Milineal di Jember Protes Program Becak

Generasi milineal di Jember memprotes program Pemkab terkait memperbanyak becak karena akan menambah kemacetan jalan.  
Salah satu pemuda Jember, Hartanto menegaskan, dirinya mempertanyakan program Pemda soal pembuatan becak dalam jumlah banyak. Becak-becak diproduksi tidak hanya berjumlah ratusan, tetapi bisa mencapai ribuan. 

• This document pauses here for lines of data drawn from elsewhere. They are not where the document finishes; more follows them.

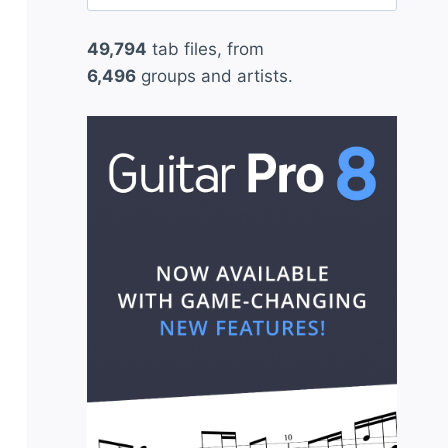
for:
49,794
tab files, from
6,496
groups and artists.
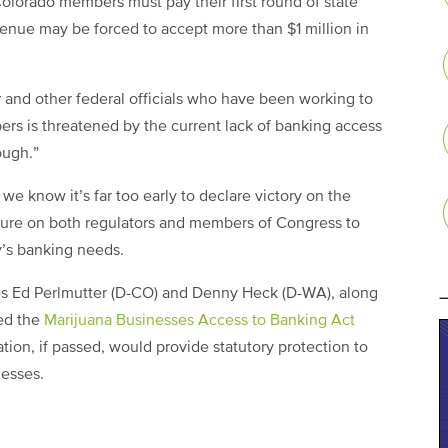
olorado members must pay their first round of state
enue may be forced to accept more than $1 million in
 and other federal officials who have been working to
bers is threatened by the current lack of banking access
ough.”
e know it’s far too early to declare victory on the
ssure on both regulators and members of Congress to
y’s banking needs.
ives Ed Perlmutter (D-CO) and Denny Heck (D-WA), along
ced the
Marijuana Businesses Access to Banking Act
ation, if passed, would provide statutory protection to
nesses.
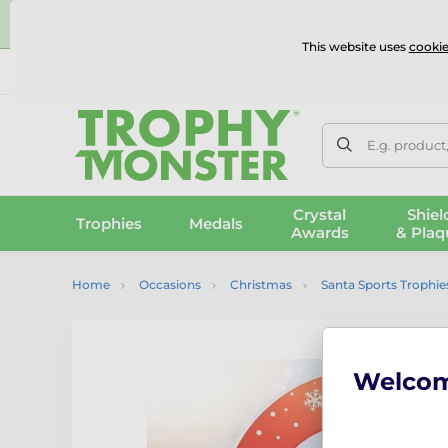
⭐
This website uses
cookie
UK & International Delivery
Reviews
Contact Us
100% 
E.g. product
Crystal
Shiel
Trophies
Medals
Awards
& Plaq
Home
Occasions
Christmas
Santa Sports Trophie
Welco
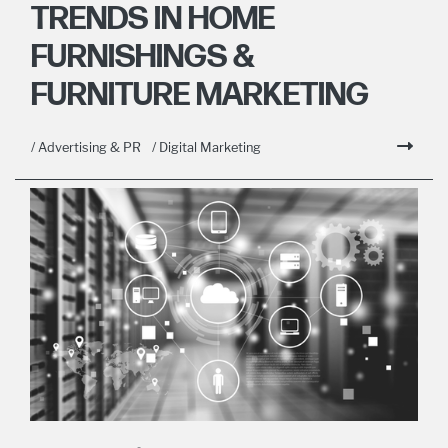
TRENDS IN HOME
FURNISHINGS &
FURNITURE MARKETING
/ Advertising & PR
/ Digital Marketing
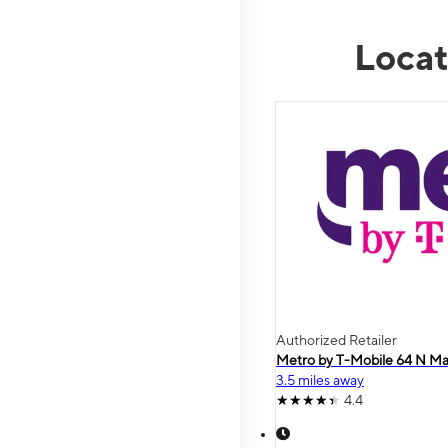
Locat
Authorized Retailer
Metro by T-Mobile 64 N Ma
3.5 miles away
4.4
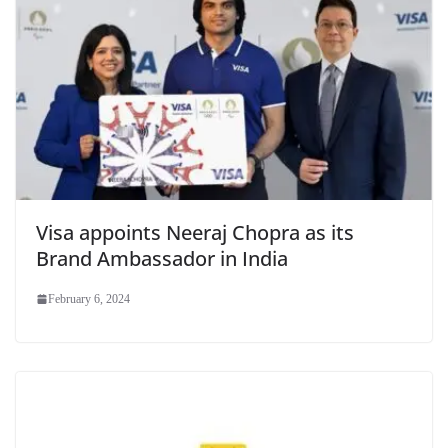
Visa appoints Neeraj Chopra as its
Brand Ambassador in India
February 6, 2024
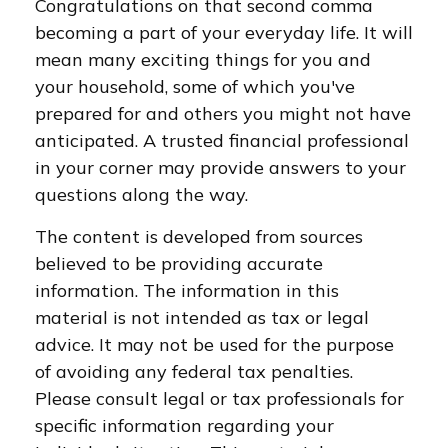
Congratulations on that second comma
becoming a part of your everyday life. It will
mean many exciting things for you and
your household, some of which you've
prepared for and others you might not have
anticipated. A trusted financial professional
in your corner may provide answers to your
questions along the way.
The content is developed from sources
believed to be providing accurate
information. The information in this
material is not intended as tax or legal
advice. It may not be used for the purpose
of avoiding any federal tax penalties.
Please consult legal or tax professionals for
specific information regarding your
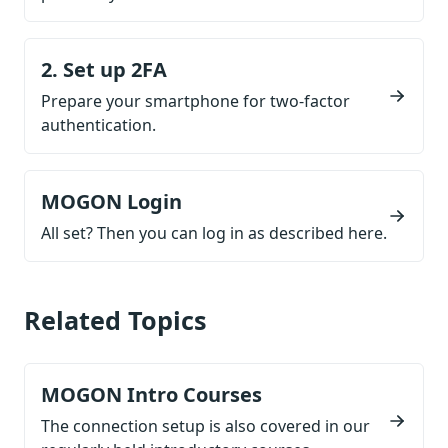
2. Set up 2FA
Prepare your smartphone for two-factor
authentication.
MOGON Login
All set? Then you can log in as described here.
Related Topics
MOGON Intro Courses
The connection setup is also covered in our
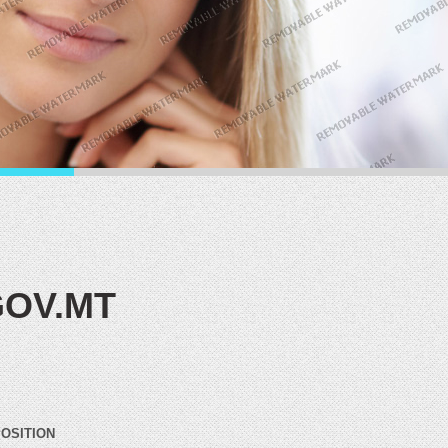
OV.MT
POSITION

"Saya detailnya tidak tahu jumlahnya dan tujuannya untuk apa tujuannya," ujar Hartanto saat menyampaikan aspirasi kepada Anggota DPRD Jatim dapil V, Hari Putri Lestari, Senin (25/11/2019) malam.
Menurut Hartanto becak bukanlah budaya asli Jember, bahkan secara tradisional. Apalagi mengatasnamakan becak wisata. Infrastruktur Kabupaten Jember sudah banyak dilewati oleh kendaraan,sehingga terjadi kemacetan.

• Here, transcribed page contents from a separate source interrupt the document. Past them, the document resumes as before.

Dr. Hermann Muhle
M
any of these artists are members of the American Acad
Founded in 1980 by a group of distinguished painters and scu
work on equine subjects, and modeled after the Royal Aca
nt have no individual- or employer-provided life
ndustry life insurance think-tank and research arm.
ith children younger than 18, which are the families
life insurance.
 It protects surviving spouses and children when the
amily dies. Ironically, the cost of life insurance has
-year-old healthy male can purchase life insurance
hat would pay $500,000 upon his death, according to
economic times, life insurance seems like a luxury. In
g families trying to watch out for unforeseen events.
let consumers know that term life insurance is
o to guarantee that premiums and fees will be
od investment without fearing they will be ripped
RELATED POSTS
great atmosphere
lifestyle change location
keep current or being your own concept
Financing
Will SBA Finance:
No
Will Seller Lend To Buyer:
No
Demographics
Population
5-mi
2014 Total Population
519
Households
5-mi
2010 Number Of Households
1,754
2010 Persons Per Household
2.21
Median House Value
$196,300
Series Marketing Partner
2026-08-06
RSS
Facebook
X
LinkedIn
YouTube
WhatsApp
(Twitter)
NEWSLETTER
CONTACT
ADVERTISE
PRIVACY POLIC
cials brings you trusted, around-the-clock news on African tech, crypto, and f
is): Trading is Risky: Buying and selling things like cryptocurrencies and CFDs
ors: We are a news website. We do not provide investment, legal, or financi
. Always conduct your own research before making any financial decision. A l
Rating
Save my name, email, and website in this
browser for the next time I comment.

"Mau dijalankan dimana, sedangkan jalan di kota Jember sudah macet," katanya.
Hartanto menginginkan transportasi di Jember berupa kendaraan online. Mengingat saat ini era teknologi sehingga anak-anak muda bisa mendapatkan pekerjaan.
Pemuda lain di Jember yang ikut Ikatan Pencak Silat Indonesia (IPSI) juga memprotes Pemkab Jember melalui Dinas Pariwisata yang kurang memperhatikan pencak silat modern. Selama ini banyak pesilat dari Jember, namun kurang mendapat apresiasi dari pemkab.

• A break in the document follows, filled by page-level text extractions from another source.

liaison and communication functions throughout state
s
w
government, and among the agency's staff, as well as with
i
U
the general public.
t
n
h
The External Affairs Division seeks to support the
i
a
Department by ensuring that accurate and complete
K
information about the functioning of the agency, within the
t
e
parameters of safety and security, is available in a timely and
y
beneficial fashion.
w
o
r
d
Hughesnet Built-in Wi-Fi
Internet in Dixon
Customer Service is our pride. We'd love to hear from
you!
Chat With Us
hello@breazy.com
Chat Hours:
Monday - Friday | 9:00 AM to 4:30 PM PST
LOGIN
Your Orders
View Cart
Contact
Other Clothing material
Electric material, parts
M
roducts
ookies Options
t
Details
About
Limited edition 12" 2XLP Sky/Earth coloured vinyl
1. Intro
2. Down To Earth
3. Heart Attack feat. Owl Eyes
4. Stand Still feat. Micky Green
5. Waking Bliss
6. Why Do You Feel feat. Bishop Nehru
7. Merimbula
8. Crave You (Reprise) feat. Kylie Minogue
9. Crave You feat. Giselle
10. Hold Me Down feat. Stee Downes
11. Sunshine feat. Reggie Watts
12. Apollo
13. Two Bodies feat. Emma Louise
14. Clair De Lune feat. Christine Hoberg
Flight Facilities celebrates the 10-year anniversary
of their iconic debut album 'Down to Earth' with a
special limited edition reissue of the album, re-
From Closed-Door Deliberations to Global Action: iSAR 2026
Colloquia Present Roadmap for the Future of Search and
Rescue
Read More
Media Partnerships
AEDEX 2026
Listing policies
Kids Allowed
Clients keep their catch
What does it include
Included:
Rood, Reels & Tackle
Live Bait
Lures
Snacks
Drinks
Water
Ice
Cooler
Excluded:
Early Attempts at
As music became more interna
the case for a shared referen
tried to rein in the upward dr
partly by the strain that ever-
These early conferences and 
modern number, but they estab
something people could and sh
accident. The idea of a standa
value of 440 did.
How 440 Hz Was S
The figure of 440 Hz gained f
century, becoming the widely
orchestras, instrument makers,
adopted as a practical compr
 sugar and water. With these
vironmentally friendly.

"Tidak difasilitasi oleh Dinas Pariwisata. Soal pencak modern, mohon tegurkan bupati kami (Bupati Faida), karena banyak pesilat dari Jember. tapi kurang diapresiasi oleh pemerintah Jember," papar pemuda tersebut.
IPSI Jember merasakan perbedaan antara perhatian Bupati Jember periode sebelumnya, MZA Jalal dengan Bupati saat ini, Faida terhadap organisasi pencak silat. Dimana era Bupati Jalal perhatian ke pencak silat cukup menggembirakan.
"Tidak sama dengan jaman Bupati Jalal. Karena cukup memberi sarana. Kalau sekarang tidak diberi sarana, Bahkwan tidak sama sekali," ungkapnya.
Kurang perhatian pemkab tersebut terlihat dari sarana pencak silat. Dimana organisasi pencak silat tidak memiliki matras. Padahal pencak silat dari Jember mampu mewakili cabang olahraga di Pekan Olahraga Nasional (PON). 
Sementara Anggota DPRD Jatim, Hari Putri Lestari saat reses di jalan Jumat Jember tak memungkiri selama dirinya kampanye dan reses banyak pemuda yang butuh pekerjaan untuk mengurangi pengangguran. Maka, dirinya komitmen menggarap potensi wisata. Seperti halnya, pekerbunan, hutan dan obyek wisata lainnya. Bidang-bidang ini bisa dieksplore dan digarap untuk menjadi pendapatan desa.

"Kita siapkan SDM Terutama Infrastruktur terkait jalan, penerangan, keamanan, dan SDM," tuturnya.
Lestari menjelaskan, anak muda harus mempunyai ketrampilan khusus terhadap seni, budaya untuk wisatawan. Generasi muda harus mampu menjual ketrampilan melalui online tentang potensi wisata di desanya. Seperti halnya, seni pernak pernik yang bisa menjadi paket wisata. 
"Ini tugasnya Pemerintah untuk mempromosikan sehingga tujuan wisata lokal antar negara," paparnya.
Politisi asal PDIP itu mengaku Jember memiliki potensi keindahan luar biasa. Untuk itu, Jember bisa dijadikan tujuan wisata tidak hanya satu desa.Becak-becak bisa di diletakkan di desa-desa untuk menikmati wisata.
"Becak tidak mungkin dimusnakan atau dikurangi. Becak bisa diletakkan di tiap desa," tegasnya.
Pemuda harus menguasai teknologi, terutama aplikasi. Dengan teknologi semua bisa cepat diselesaikan, bisa menjelajah dunia, dapat bisa pintar.
"Nanti kita bisa bantu lewat FGD (Forum Grup Diskusi) untuk teknologi," pungkasnya.